Ever have someone Google a URL you give them?

"Go to www.checkthisout.com"

::Googles webiste::

"I can't find it?"

"What do you mean you can't find it, just type the website in and hit enter!"

"there's a whole list..."

Found I can get around that by telling them to hit F6 before typing anything into a browser.
 
Here's one I still think about on occasion... I was showing a guy in the office my serial trackball(this is early 90s), and telling him how I preferred it to a mouse. It said it was alright, but it didn't work well for him, as he slid it across the desk to demonstrate. I still wonder if he was trolling me, or if he thought that was how a trackball was used :^/
 
Ever have someone Google a URL you give them?

"Go to www.checkthisout.com"

::Googles webiste::

"I can't find it?"

"What do you mean you can't find it, just type the website in and hit enter!"

"there's a whole list..."

Found I can get around that by telling them to hit F6 before typing anything into a browser.

I run into this frequently. Let me just remote in and look (assuming I don't have an RDP or something set up).

"Go to whatever.com"
"Ok but which one do I click on?"
"Huh? Don't click on anything yet, just go to that site"
"I did, and Google just shows me a bunch of pages, which one you want?"
"Ah, in that case I'll just come over there"

I bill out a bit over a $100 an hour now, driving time as well. If you can't operate a web browser, just consider it a computer illiteracy tax.
 
me: "I need you to log off your computer and log back in."
them: "You mean restart it?"

Another annoying thing I see people do here at work is to use the caps lock to type their capital letters.

[turns on caps lock] T [turns off caps lock] oday is [turns caps lock on] T [turns caps lock off] hursday.
 
Me: "Go to www.somesite.com"
customer: "How do I do that?"

I don't know how many times I've ran into this when I worked at the help desk.

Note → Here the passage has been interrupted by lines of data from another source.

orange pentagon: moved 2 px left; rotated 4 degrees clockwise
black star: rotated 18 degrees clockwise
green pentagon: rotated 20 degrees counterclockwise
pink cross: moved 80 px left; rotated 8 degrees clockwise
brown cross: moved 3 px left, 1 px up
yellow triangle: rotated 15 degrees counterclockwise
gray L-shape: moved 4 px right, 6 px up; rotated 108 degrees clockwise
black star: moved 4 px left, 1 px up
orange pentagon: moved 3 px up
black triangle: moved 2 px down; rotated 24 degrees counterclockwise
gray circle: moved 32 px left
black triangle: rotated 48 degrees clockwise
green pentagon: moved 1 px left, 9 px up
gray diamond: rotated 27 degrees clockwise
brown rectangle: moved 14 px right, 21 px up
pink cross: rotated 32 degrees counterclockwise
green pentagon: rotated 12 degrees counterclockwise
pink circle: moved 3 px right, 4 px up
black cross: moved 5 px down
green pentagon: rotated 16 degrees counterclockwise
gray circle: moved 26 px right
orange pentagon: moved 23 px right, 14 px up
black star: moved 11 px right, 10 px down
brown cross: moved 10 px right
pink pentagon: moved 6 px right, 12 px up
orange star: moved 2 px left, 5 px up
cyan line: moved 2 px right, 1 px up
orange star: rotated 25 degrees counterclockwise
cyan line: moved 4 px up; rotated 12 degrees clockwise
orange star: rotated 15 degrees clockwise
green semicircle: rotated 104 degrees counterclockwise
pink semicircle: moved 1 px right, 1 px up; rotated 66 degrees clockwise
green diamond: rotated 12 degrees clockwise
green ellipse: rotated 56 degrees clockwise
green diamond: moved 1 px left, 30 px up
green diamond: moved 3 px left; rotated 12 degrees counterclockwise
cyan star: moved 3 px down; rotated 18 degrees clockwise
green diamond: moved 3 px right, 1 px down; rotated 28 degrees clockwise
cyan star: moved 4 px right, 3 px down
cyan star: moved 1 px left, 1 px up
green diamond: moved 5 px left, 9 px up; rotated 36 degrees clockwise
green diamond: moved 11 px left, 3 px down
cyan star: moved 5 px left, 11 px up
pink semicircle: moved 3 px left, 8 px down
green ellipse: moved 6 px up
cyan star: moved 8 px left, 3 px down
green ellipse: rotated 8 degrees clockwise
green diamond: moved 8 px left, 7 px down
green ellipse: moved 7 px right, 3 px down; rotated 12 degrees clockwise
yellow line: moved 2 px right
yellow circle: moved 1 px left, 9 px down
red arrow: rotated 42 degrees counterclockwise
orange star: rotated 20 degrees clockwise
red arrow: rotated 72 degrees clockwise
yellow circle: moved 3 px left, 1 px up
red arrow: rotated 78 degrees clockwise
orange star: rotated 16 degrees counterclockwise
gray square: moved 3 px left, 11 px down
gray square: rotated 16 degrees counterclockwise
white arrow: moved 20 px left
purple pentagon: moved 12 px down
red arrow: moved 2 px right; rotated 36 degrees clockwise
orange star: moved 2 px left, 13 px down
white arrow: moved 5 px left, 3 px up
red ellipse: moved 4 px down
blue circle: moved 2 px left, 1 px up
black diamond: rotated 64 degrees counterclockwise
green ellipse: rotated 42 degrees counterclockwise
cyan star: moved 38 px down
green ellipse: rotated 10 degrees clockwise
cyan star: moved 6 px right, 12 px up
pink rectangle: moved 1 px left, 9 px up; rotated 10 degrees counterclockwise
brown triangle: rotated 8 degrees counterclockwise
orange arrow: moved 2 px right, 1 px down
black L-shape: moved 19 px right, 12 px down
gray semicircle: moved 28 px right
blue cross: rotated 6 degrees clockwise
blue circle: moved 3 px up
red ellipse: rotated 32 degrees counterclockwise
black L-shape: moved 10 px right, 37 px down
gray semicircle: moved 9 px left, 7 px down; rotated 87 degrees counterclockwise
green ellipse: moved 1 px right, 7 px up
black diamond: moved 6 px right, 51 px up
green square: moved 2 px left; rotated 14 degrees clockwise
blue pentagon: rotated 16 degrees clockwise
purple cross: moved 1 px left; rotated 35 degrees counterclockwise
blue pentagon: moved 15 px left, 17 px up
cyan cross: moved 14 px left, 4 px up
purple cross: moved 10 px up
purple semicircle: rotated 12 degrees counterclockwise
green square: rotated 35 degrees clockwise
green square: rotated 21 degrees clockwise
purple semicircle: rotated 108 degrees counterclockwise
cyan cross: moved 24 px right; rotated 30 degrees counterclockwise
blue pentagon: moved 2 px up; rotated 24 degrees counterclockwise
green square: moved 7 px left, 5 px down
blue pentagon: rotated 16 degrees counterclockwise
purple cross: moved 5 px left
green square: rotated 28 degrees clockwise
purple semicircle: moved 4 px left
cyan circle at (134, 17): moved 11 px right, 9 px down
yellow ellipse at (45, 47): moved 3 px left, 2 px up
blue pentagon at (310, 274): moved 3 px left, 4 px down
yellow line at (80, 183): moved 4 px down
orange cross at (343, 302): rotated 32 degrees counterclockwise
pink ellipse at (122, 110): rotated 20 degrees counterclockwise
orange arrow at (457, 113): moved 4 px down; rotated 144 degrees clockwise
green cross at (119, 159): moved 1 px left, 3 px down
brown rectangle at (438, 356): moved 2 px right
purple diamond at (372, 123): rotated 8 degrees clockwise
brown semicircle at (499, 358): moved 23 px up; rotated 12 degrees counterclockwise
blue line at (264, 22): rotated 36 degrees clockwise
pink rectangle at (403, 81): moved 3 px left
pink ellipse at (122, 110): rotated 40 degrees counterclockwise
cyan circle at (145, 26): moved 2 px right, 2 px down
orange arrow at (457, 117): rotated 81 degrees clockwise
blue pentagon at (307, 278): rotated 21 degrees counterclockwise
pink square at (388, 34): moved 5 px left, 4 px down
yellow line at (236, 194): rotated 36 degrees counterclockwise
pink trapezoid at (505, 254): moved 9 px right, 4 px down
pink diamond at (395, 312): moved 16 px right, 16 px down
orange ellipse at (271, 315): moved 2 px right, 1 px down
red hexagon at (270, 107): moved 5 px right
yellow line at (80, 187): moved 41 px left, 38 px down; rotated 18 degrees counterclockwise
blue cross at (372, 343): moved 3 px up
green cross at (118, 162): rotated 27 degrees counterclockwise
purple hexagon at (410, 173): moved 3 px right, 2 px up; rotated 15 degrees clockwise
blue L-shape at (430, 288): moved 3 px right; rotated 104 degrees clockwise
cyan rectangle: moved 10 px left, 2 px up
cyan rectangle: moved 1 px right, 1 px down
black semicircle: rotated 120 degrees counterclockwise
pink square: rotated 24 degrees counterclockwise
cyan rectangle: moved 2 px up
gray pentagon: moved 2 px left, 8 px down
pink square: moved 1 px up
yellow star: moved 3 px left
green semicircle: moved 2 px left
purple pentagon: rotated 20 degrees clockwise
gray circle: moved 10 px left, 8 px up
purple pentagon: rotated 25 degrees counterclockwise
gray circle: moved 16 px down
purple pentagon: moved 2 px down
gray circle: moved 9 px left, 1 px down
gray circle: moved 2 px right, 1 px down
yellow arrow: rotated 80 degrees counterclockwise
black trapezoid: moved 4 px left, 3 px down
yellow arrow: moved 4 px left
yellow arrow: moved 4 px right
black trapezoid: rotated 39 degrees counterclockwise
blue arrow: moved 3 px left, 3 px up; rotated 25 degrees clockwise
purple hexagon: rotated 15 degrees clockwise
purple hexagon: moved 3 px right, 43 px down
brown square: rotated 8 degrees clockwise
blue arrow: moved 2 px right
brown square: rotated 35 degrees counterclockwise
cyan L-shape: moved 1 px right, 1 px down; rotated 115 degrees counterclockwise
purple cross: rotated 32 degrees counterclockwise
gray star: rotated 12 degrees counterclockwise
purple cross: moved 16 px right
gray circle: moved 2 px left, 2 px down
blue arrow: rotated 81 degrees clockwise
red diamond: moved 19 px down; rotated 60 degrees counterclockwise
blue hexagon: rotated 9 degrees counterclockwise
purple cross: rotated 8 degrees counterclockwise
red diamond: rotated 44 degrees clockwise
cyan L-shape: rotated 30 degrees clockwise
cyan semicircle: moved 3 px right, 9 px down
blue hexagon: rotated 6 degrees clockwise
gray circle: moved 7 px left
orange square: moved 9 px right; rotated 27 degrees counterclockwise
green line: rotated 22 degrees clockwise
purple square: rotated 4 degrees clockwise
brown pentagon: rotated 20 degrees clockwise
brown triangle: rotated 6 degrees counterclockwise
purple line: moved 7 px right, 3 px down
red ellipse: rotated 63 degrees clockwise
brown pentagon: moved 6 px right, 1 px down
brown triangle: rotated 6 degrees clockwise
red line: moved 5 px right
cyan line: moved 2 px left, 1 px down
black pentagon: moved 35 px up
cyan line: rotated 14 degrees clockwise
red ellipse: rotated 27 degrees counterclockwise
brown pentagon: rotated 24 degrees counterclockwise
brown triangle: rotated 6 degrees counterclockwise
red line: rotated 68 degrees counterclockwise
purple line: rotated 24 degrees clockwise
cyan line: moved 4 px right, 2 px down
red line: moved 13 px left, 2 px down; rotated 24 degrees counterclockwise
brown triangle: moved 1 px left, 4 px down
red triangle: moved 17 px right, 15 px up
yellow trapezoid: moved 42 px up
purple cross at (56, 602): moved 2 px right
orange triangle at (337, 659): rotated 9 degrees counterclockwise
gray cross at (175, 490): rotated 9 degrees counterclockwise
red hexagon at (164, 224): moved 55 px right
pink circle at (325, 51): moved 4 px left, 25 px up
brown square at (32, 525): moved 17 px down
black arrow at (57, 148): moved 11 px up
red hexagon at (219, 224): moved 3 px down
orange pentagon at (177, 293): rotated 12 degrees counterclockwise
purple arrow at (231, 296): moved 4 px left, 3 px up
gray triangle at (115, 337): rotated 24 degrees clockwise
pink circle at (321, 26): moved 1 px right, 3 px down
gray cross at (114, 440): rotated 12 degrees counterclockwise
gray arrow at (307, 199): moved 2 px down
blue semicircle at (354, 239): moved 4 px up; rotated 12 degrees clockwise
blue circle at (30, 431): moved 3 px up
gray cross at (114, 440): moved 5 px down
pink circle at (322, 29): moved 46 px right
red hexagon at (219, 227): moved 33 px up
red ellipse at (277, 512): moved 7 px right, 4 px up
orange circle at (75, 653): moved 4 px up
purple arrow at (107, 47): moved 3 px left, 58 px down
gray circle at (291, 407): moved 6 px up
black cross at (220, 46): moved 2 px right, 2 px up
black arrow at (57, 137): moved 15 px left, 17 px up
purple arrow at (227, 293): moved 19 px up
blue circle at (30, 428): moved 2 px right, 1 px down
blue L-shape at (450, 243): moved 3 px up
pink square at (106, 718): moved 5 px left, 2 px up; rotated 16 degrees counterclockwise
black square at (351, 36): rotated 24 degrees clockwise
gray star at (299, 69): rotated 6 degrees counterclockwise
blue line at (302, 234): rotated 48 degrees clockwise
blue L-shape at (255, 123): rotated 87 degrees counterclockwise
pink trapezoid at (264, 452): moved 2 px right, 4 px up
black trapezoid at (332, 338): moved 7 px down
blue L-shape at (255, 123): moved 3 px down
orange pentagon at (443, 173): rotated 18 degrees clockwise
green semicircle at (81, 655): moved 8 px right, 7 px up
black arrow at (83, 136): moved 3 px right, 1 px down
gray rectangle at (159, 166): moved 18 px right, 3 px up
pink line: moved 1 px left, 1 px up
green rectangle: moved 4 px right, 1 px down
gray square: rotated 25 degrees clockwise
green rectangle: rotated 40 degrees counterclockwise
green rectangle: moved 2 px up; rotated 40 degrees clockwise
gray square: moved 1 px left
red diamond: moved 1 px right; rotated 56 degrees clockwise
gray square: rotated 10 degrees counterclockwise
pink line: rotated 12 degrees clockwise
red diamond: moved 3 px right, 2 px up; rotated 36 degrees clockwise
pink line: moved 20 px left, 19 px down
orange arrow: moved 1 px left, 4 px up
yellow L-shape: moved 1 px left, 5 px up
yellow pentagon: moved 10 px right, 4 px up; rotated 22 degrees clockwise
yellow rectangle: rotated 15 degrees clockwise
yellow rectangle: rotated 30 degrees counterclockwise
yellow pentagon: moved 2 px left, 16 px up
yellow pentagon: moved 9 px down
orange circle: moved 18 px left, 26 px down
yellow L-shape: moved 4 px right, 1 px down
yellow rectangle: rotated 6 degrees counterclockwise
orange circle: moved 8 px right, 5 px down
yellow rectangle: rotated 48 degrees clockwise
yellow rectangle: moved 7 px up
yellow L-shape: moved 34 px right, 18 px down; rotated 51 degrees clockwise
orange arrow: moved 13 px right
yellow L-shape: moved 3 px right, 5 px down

It's like if the minute their Internet stops working and they call, they suddenly forget how to use the Internet.
 
Ever have someone Google a URL you give them?

"Go to www.checkthisout.com"

::Googles webiste::

"I can't find it?"

"What do you mean you can't find it, just type the website in and hit enter!"

"there's a whole list..."

Found I can get around that by telling them to hit F6 before typing anything into a browser.
Admittedly, I'll do this at work sometimes - mistype a URL the wrong (right?) way, and end up at a site'o'spam and scripts, or porn. Or if you're lucky, it'll either just time out, or just go to a placeholder page.